WORK INSTRUCTIONS:
Would you please return every line from the listing that contains the word "taraftarlar"?

SOURCE MATERIAL:

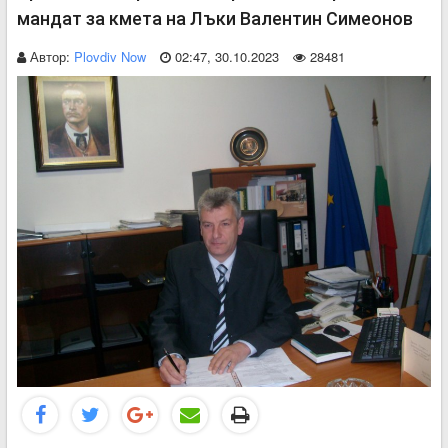
мандат за кмета на Лъки Валентин Симеонов
Автор:
Plovdiv Now
02:47, 30.10.2023
28481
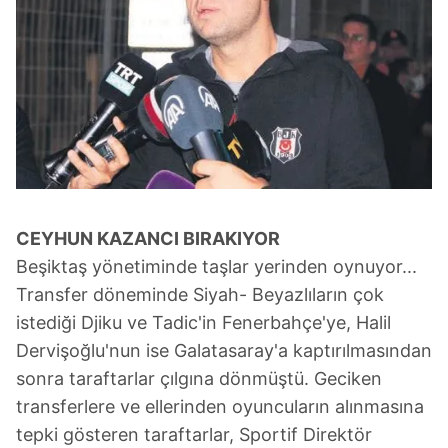
CEYHUN KAZANCI BIRAKIYOR
Beşiktaş yönetiminde taşlar yerinden oynuyor...
Transfer döneminde Siyah- Beyazlıların çok
istediği Djiku ve Tadic'in Fenerbahçe'ye, Halil
Dervişoğlu'nun ise Galatasaray'a kaptırılmasından
sonra taraftarlar çılgına dönmüştü. Geciken
transferlere ve ellerinden oyuncuların alınmasına
tepki gösteren taraftarlar, Sportif Direktör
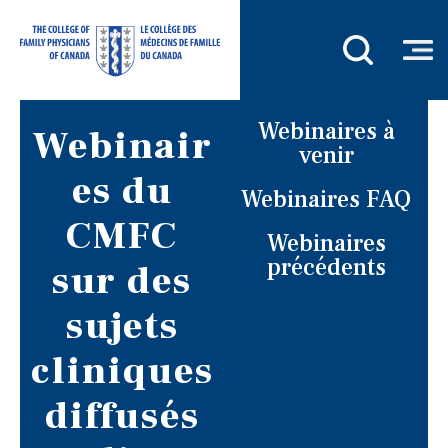
Webinaires à
Webinair
venir
es du
Webinaires FAQ
CMFC
Webinaires
précédents
sur des
sujets
cliniques
diffusés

SOLUTION FOR THIS TASK:
sonra taraftarlar çılgına dönmüştü. Geciken
tepki gösteren taraftarlar, Sportif Direktör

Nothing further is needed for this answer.